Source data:
————

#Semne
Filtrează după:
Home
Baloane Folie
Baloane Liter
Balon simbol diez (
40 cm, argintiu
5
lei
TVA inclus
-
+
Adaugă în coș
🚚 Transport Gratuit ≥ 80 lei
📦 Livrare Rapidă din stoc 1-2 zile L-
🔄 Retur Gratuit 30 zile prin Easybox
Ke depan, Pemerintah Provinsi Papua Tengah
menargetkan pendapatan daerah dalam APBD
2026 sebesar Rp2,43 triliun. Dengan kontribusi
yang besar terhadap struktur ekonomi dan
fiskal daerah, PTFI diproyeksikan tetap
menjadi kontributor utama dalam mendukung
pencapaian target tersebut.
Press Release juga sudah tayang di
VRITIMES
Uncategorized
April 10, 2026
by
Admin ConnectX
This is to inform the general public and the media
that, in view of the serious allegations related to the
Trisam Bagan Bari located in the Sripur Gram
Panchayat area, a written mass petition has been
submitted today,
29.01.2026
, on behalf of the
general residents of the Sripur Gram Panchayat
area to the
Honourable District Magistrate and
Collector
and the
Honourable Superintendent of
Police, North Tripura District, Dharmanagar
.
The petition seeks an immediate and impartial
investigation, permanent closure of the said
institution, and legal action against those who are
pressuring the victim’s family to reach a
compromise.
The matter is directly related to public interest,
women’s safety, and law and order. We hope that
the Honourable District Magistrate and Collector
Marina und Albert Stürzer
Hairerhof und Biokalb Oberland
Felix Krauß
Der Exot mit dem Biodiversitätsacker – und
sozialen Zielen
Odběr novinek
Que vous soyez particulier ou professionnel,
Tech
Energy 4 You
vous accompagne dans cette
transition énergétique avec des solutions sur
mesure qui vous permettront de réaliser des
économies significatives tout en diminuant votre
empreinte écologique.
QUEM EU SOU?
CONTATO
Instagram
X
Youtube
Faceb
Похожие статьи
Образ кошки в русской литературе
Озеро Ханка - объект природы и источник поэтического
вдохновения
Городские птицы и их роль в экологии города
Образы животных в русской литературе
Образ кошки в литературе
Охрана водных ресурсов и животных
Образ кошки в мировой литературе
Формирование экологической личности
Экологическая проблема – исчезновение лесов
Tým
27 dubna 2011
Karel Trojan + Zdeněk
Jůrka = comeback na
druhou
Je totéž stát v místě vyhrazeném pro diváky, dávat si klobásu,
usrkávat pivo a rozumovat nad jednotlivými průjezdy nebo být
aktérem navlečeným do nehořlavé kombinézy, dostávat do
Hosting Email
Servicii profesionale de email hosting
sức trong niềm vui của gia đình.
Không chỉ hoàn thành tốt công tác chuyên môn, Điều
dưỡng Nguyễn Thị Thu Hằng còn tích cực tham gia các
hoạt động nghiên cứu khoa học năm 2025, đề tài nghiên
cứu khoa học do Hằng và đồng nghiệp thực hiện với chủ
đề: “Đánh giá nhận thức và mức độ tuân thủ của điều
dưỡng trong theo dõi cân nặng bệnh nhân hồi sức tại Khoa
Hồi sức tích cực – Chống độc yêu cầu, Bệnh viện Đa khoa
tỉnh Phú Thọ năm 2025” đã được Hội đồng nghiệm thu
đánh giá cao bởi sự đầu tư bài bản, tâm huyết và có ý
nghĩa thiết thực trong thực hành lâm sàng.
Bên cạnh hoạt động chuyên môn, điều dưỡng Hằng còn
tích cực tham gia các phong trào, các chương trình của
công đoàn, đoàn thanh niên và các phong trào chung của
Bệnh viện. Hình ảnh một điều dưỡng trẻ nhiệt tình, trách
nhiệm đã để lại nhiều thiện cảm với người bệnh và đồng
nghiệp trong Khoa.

————

**The task:** Go through the data and show each line that holds "литературе".

**The completed task:**
Образ кошки в русской литературе
Образы животных в русской литературе
Образ кошки в литературе
Образ кошки в мировой литературе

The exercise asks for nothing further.